* WHAT YOU ARE ASKED TO DO *
Only an exact repeat of the listing, without its images, counts as the answer.

* DATASET CONTENT *
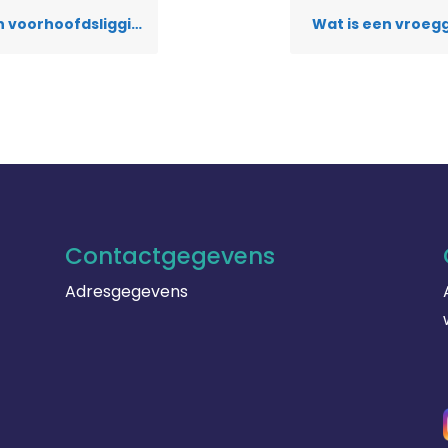
 voorhoofdsligging?
Wat is een vroeg
Contactgegevens
Adresgegevens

* SOLUTION BELOW *
 voorhoofdsligging?
Wat is een vroeg
Contactgegevens
Adresgegevens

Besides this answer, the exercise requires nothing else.